Your task: Transcribe, starting at the line with "Peso-galo: Marlon Moraes x Merab Dvalishvili" and ending at the line with "Сталинградской битвы", every line of the material below exactly, but leave out the pictures and anything outside that span.
|---|
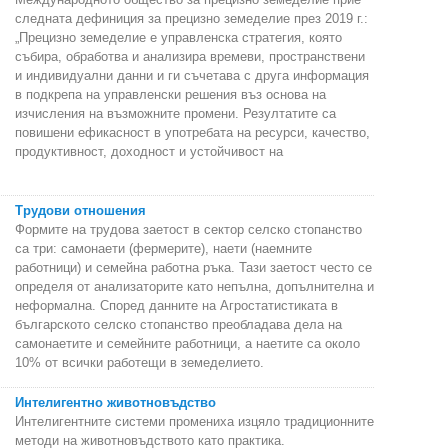
следната дефиниция за прецизно земеделие през 2019 г.:
„Прецизно земеделие е управленска стратегия, която
събира, обработва и анализира времеви, пространствени
и индивидуални данни и ги съчетава с друга информация
в подкрепа на управленски решения въз основа на
изчисления на възможните промени. Резултатите са
повишени ефикасност в употребата на ресурси, качество,
продуктивност, доходност и устойчивост на
Трудови отношения
Формите на трудова заетост в сектор селско стопанство
са три: самонаети (фермерите), наети (наемните
работници) и семейна работна ръка. Тази заетост често се
определя от анализаторите като непълна, допълнителна и
неформална. Според данните на Агростатистиката в
българското селско стопанство преобладава дела на
самонаетите и семейните работници, а наетите са около
10% от всички работещи в земеделието.
Интелигентно животновъдство
Интелигентните системи промениха изцяло традиционните
методи на животновъдството като практика.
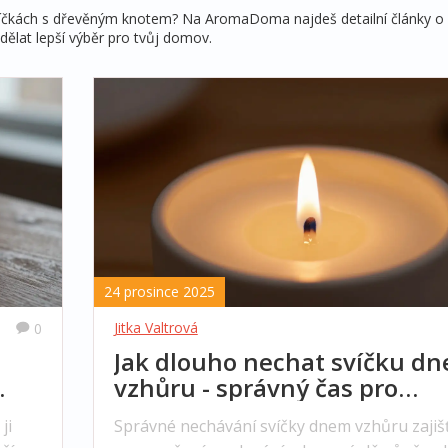
víčkách s dřevěným knotem? Na AromaDoma najdeš detailní články o 
dělat lepší výběr pro tvůj domov.
24 prosince 2025
Jitka Valtrová
0
Jak dlouho nechat svíčku d
vzhůru - správný čas pro
rovnoměrné spalování
ji
Správné nechávání svíčky dnem vzhůru zajiš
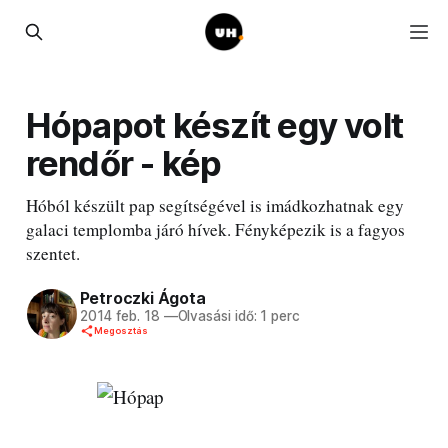
Hópapot készít egy volt
rendőr - kép
Hóból készült pap segítségével is imádkozhatnak egy
galaci templomba járó hívek. Fényképezik is a fagyos
szentet.
Petroczki Ágota
2014 feb. 18
—
Olvasási idő: 1 perc
Megosztás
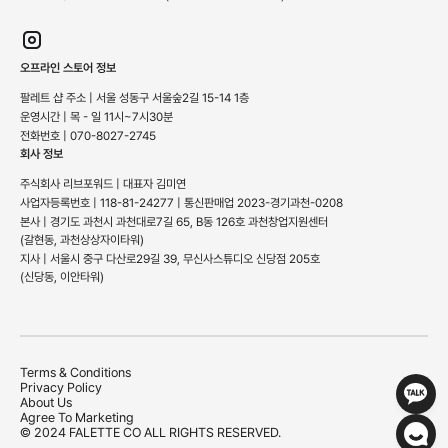
오프라인 스토어 정보
팔레트 샵 주소 | 서울 성동구 서울숲2길 15-14 1층
운영시간 | 목 - 일 11시~7시30분
전화번호 | 070-8027-2745
회사 정보
주식회사 리브포워드 | 대표자 김미연
사업자등록번호 | 118-81-24277 | 통신판매업 2023-경기과천-0208
본사 | 경기도 과천시 과천대로7길 65, B동 126호 과천창업지원센터
(갈현동, 과천상상자이타워)
지사 | 서울시 중구 다산로29길 39, 무신사스튜디오 신당점 205호
(신당동, 이안타워)
Terms & Conditions
Privacy Policy
About Us
Agree To Marketing
© 2024 FALETTE CO ALL RIGHTS RESERVED.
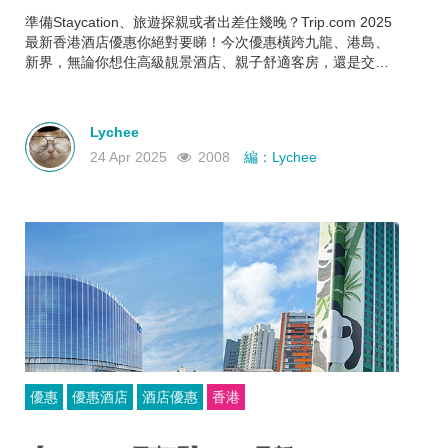
準備Staycation、旅遊探親或者出差住幾晚？Trip.com 2025
最新香港酒店優惠你絕對要睇！今次優惠橫跨九龍、港島、
新界，無論你想住高級靚景酒店、親子舒適客房，還是交通
方便又抵住的商務型酒店，通通有齊！文內幫你整理好了人
氣酒店推介＋實際優惠價格＋即睇即訂連結，快啲一齊睇睇
邊間啱心水
Lychee
24 Apr 2025
2008
編：Lychee
優惠
優惠酒店
酒店優惠
香港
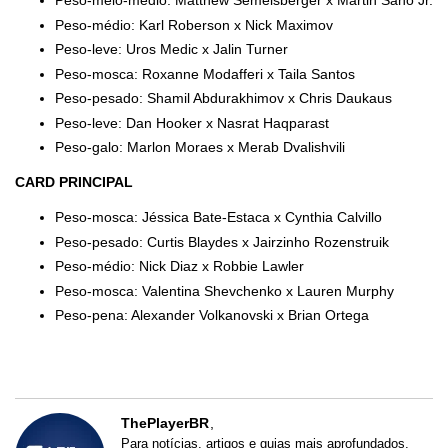
Peso-meio-médio: Matthew Semelsberger x Martin Sano Jr.
Peso-médio: Karl Roberson x Nick Maximov
Peso-leve: Uros Medic x Jalin Turner
Peso-mosca: Roxanne Modafferi x Taila Santos
Peso-pesado: Shamil Abdurakhimov x Chris Daukaus
Peso-leve: Dan Hooker x Nasrat Haqparast
Peso-galo: Marlon Moraes x Merab Dvalishvili
CARD PRINCIPAL
Peso-mosca: Jéssica Bate-Estaca x Cynthia Calvillo
Peso-pesado: Curtis Blaydes x Jairzinho Rozenstruik
Peso-médio: Nick Diaz x Robbie Lawler
Peso-mosca: Valentina Shevchenko x Lauren Murphy
Peso-pena: Alexander Volkanovski x Brian Ortega
ThePlayerBR
Para notícias, artigos e guias mais aprofundados,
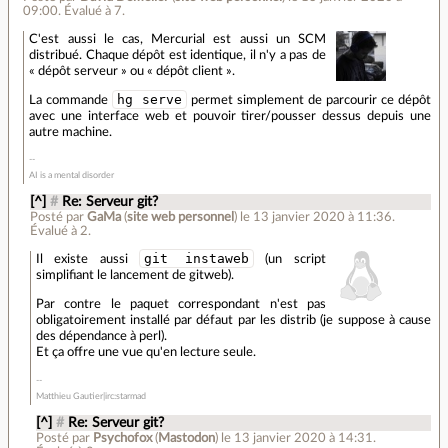
09:00
.
Évalué à
7
.
C'est aussi le cas, Mercurial est aussi un SCM
distribué. Chaque dépôt est identique, il n'y a pas de
« dépôt serveur » ou « dépôt client ».
hg serve
La commande
permet simplement de parcourir ce dépôt
avec une interface web et pouvoir tirer/pousser dessus depuis une
autre machine.
AI is a mental disorder
[^]
#
Re: Serveur git?
Posté par
GaMa
(
site web personnel
)
le 13 janvier 2020 à 11:36
.
Évalué à
2
.
git instaweb
Il existe aussi
(un script
simplifiant le lancement de gitweb).
Par contre le paquet correspondant n'est pas
obligatoirement installé par défaut par les distrib (je suppose à cause
des dépendance à perl).
Et ça offre une vue qu'en lecture seule.
Matthieu Gautier|irc:starmad
[^]
#
Re: Serveur git?
Posté par
Psychofox
(
Mastodon
)
le 13 janvier 2020 à 14:31
.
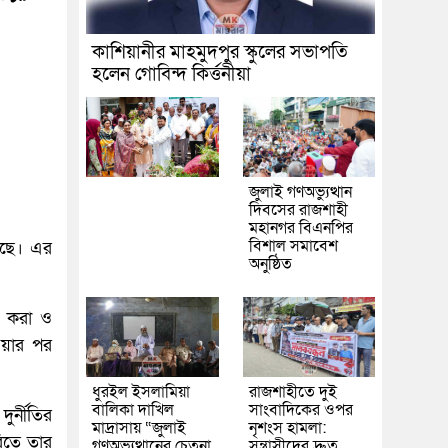
কাশিয়ানীর মাহমুদপুর স্কুলের সভাপতি
হলেন গোবিন্দ কির্ত্তনীয়া
জুলাই গণঅভ্যুত্থান
দিবসের রাজশাহী
মহানগর বিএনপির
বিশাল সমাবেশ
েছে। এর
অনুষ্ঠিত
না করা ও
ওয়ার পর
ধুরইল ইসলামিয়া
রাজশাহীতে দুই
বালিকা দাখিল
সাংবাদিকের ওপর
ুর্নীতির
মাদ্রাসায় “জুলাই
নৃশংস হামলা:
রিতে তার
গণঅভ্যুত্থানের চেতনা
সন্ত্রাসীদের দ্রুত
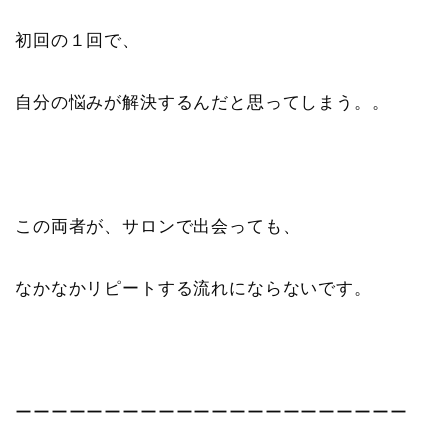
初回の１回で、
自分の悩みが解決するんだと思ってしまう。。
この両者が、サロンで出会っても、
なかなかリピートする流れにならないです。
ーーーーーーーーーーーーーーーーーーーーーー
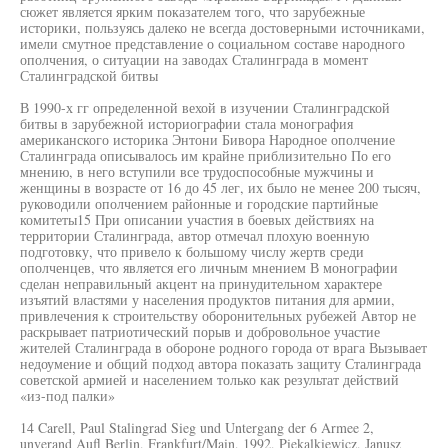
сюжет является ярким показателем того, что зарубежные
историки, пользуясь далеко не всегда достоверными источниками,
имели смутное представление о социальном составе народного
ополчения, о ситуации на заводах Сталинграда в момент
Сталинградской битвы
В 1990-х гг определенной вехой в изучении Сталинградской
битвы в зарубежной историографии стала монография
американского историка Энтони Бивора Народное ополчение
Сталинграда описывалось им крайне приблизительно По его
мнению, в него вступили все трудоспособные мужчины и
женщины в возрасте от 16 до 45 лег, их было не менее 200 тысяч,
руководили ополчением районные и городские партийные
комитеты15 При описании участия в боевых действиях на
территории Сталинграда, автор отмечал плохую военную
подготовку, что привело к большому числу жертв среди
ополченцев, что является его личным мнением В монографии
сделан неправильный акцент на принудительном характере
изъятий властями у населения продуктов питания для армии,
привлечения к строительству оборонительных рубежей Автор не
раскрывает патриотический порыв и добровольное участие
жителей Сталинграда в обороне родного города от врага Вызывает
недоумение и общий подход автора показать защиту Сталинграда
советской армией и населением только как результат действий
«из-под палки»
14 Carell, Paul Stalingrad Sieg und Untergang der 6 Armee 2,
unverand Aufl Berlin, Frankfurt/Main, 1992, Piekalkiewicz, Janusz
|---|
Problem solution:
Peso-galo: Marlon Moraes x Merab Dvalishvili
CARD PRINCIPAL
Peso-mosca: Jéssica Bate-Estaca x Cynthia Calvillo
Peso-pesado: Curtis Blaydes x Jairzinho Rozenstruik
Peso-médio: Nick Diaz x Robbie Lawler
Peso-mosca: Valentina Shevchenko x Lauren Murphy
Peso-pena: Alexander Volkanovski x Brian Ortega
ThePlayerBR
Para notícias, artigos e guias mais aprofundados,
09:00
.
Évalué à
7
.
C'est aussi le cas, Mercurial est aussi un SCM
distribué. Chaque dépôt est identique, il n'y a pas de
« dépôt serveur » ou « dépôt client ».
hg serve
La commande
permet simplement de parcourir ce dépôt
avec une interface web et pouvoir tirer/pousser dessus depuis une
autre machine.
AI is a mental disorder
[^]
#
Re: Serveur git?
Posté par
GaMa
(
site web personnel
)
le 13 janvier 2020 à 11:36
.
Évalué à
2
.
git instaweb
Il existe aussi
(un script
simplifiant le lancement de gitweb).
Par contre le paquet correspondant n'est pas
obligatoirement installé par défaut par les distrib (je suppose à cause
des dépendance à perl).
Et ça offre une vue qu'en lecture seule.
Matthieu Gautier|irc:starmad
[^]
#
Re: Serveur git?
Posté par
Psychofox
(
Mastodon
)
le 13 janvier 2020 à 14:31
.
কাশিয়ানীর মাহমুদপুর স্কুলের সভাপতি
হলেন গোবিন্দ কির্ত্তনীয়া
জুলাই গণঅভ্যুত্থান
দিবসের রাজশাহী
মহানগর বিএনপির
বিশাল সমাবেশ
েছে। এর
অনুষ্ঠিত
না করা ও
ওয়ার পর
ধুরইল ইসলামিয়া
রাজশাহীতে দুই
বালিকা দাখিল
সাংবাদিকের ওপর
ুর্নীতির
মাদ্রাসায় “জুলাই
নৃশংস হামলা:
রিতে তার
গণঅভ্যুত্থানের চেতনা
সন্ত্রাসীদের দ্রুত
初回の１回で、
自分の悩みが解決するんだと思ってしまう。。
この両者が、サロンで出会っても、
なかなかリピートする流れにならないです。
ーーーーーーーーーーーーーーーーーーーーーー
сюжет является ярким показателем того, что зарубежные
историки, пользуясь далеко не всегда достоверными источниками,
имели смутное представление о социальном составе народного
ополчения, о ситуации на заводах Сталинграда в момент
Сталинградской битвы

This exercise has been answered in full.